Transcribed page contents
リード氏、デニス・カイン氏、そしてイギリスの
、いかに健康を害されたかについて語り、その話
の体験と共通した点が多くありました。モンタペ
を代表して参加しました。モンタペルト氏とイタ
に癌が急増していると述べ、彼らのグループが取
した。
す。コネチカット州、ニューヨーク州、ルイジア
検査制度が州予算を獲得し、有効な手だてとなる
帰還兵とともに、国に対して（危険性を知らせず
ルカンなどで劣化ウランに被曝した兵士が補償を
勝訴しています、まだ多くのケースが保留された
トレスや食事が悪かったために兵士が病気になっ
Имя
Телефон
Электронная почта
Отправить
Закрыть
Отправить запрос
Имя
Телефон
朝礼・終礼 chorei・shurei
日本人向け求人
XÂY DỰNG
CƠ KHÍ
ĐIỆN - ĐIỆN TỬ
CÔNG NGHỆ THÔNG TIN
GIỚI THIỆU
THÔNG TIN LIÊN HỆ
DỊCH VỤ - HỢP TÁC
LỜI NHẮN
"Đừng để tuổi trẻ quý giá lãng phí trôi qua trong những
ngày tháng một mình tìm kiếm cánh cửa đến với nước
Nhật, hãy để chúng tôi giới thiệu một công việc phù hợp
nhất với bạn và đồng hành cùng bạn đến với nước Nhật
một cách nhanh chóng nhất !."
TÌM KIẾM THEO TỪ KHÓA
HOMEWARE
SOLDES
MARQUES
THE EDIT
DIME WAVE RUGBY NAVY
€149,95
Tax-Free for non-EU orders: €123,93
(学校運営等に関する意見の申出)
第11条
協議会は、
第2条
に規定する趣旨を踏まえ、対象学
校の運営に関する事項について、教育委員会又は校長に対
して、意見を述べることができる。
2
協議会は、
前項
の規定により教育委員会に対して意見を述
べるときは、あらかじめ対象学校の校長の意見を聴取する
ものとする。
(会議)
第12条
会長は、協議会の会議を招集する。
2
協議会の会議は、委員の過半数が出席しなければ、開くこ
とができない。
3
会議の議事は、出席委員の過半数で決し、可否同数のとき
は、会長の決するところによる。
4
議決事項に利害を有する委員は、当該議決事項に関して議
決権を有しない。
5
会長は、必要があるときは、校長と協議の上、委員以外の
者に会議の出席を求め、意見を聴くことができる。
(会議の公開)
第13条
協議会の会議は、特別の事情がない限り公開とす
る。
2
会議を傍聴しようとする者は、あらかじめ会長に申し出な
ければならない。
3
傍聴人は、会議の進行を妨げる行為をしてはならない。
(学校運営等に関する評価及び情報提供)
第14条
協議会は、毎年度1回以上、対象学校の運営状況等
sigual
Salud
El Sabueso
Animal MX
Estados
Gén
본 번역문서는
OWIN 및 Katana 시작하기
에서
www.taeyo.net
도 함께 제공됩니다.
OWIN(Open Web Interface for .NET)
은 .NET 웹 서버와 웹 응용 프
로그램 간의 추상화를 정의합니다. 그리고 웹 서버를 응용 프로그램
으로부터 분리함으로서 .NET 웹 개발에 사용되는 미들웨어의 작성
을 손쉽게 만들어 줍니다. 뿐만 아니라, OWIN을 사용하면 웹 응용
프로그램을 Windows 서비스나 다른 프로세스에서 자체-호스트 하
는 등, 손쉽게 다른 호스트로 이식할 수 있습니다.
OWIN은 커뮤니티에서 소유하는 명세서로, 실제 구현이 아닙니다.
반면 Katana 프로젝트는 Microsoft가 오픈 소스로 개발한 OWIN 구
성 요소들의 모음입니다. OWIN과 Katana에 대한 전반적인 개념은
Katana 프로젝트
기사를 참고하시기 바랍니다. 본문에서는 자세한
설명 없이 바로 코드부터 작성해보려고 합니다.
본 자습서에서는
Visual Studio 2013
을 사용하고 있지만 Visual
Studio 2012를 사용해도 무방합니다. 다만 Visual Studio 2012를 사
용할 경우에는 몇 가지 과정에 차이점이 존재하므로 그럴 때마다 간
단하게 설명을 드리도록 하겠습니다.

...

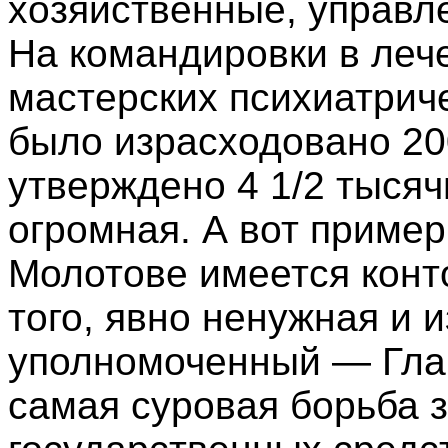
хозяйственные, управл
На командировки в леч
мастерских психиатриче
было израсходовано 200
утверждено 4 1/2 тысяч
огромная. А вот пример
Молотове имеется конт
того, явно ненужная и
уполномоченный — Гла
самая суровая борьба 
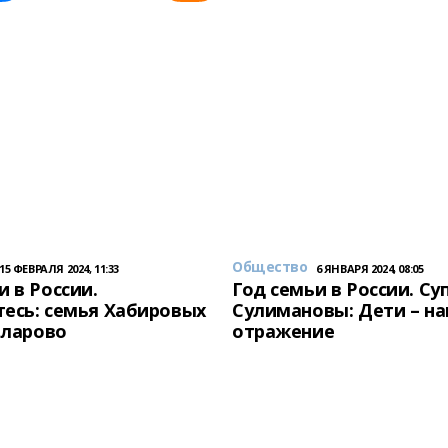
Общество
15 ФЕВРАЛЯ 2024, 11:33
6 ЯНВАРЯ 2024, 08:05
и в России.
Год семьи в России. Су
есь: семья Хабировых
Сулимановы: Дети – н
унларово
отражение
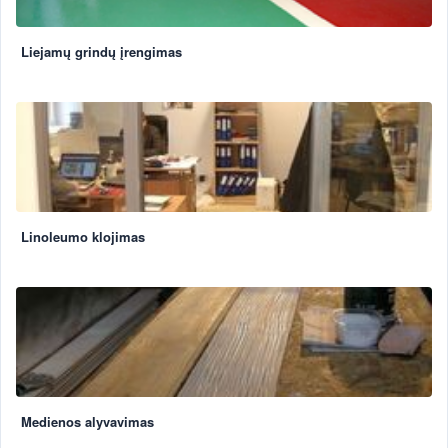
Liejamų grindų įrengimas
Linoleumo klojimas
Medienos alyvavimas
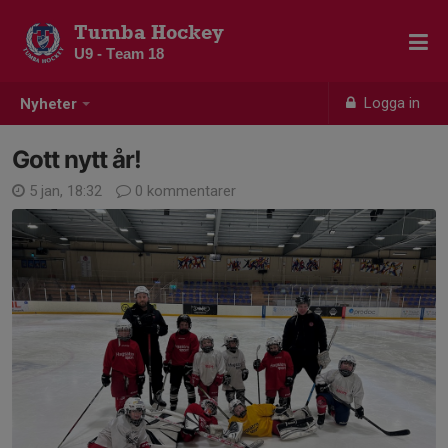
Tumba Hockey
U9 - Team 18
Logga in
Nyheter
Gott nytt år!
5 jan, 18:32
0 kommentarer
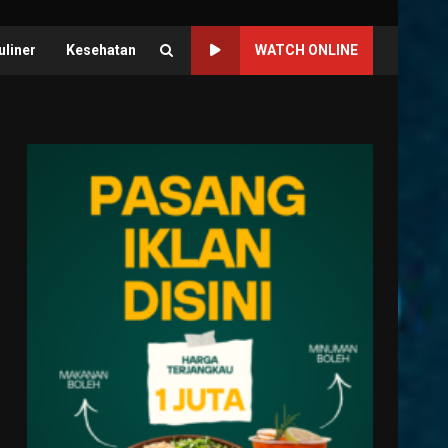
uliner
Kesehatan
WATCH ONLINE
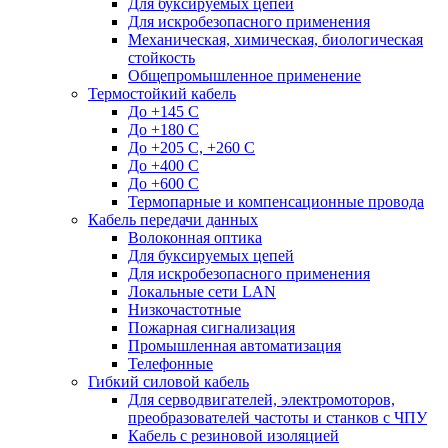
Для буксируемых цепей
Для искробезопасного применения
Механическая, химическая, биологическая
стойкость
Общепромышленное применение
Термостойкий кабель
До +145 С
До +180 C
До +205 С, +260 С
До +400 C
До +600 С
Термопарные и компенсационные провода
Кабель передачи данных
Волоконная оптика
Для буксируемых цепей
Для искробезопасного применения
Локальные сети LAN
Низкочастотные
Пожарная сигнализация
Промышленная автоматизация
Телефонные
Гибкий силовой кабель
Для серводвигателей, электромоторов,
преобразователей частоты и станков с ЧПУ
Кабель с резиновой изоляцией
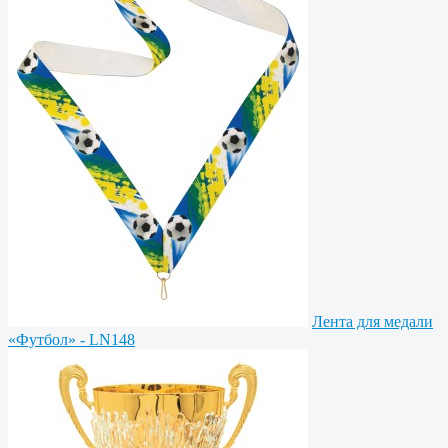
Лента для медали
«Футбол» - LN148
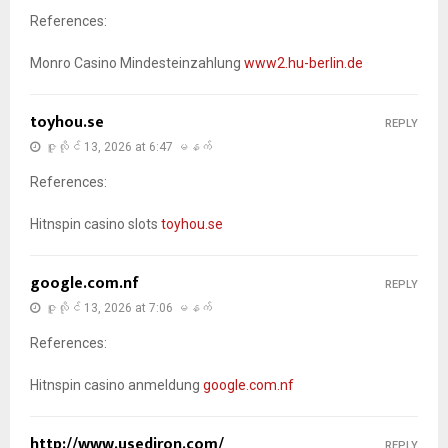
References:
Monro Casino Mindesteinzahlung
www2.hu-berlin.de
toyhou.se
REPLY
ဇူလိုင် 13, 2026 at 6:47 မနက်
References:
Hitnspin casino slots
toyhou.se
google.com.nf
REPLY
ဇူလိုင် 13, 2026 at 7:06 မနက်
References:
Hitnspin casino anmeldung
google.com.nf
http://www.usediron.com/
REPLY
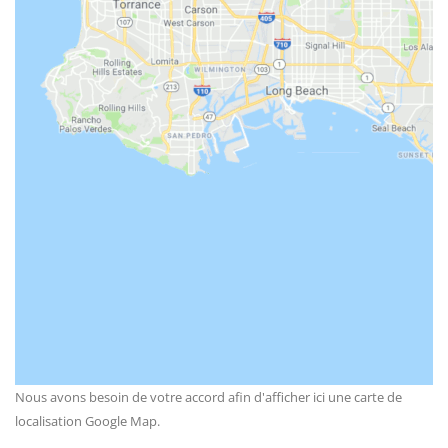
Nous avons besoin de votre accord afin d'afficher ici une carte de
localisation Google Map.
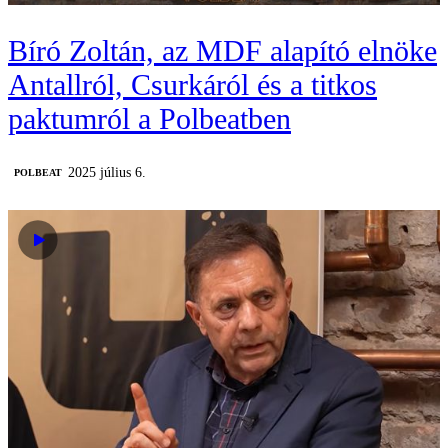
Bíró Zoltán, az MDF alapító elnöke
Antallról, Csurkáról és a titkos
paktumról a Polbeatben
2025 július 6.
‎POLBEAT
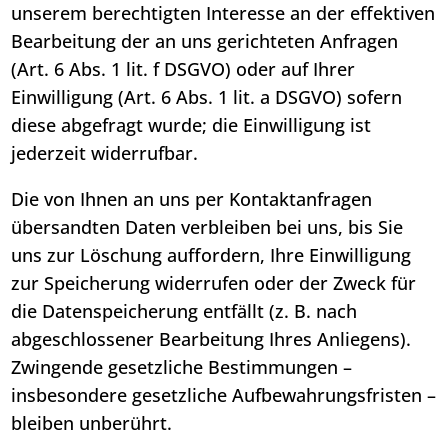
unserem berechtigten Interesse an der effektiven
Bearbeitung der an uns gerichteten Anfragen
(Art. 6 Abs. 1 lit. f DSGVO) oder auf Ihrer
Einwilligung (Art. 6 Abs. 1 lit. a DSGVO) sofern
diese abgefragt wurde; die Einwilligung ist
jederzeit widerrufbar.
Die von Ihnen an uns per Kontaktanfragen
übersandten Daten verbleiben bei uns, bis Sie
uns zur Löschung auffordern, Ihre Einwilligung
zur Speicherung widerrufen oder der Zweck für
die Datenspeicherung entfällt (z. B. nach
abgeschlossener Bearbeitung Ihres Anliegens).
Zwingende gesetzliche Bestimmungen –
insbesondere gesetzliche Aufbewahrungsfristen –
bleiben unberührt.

--

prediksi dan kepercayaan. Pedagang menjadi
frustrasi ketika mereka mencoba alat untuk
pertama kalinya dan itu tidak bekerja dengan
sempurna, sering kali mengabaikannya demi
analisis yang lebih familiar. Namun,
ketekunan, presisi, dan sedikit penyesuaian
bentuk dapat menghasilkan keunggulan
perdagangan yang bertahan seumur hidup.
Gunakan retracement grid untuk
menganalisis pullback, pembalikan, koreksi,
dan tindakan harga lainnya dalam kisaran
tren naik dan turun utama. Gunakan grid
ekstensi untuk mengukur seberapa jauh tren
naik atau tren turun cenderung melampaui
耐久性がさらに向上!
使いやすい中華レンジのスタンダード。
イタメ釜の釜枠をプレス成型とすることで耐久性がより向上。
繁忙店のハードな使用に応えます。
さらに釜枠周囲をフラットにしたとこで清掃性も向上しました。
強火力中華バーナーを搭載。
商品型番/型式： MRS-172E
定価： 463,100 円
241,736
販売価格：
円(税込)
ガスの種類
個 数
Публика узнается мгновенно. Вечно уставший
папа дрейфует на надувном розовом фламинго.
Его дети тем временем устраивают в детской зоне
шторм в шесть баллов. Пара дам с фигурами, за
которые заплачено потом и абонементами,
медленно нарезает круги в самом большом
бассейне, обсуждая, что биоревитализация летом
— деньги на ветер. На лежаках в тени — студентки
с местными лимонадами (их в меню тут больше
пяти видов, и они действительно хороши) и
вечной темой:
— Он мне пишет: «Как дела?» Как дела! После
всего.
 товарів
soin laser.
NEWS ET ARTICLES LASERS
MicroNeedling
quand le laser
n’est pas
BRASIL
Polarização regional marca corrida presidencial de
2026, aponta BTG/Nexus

# Brief:
Where in the records does the string "untuk" appear? Copy every line that has it.

# Response:
frustrasi ketika mereka mencoba alat untuk
Gunakan retracement grid untuk
ekstensi untuk mengukur seberapa jauh tren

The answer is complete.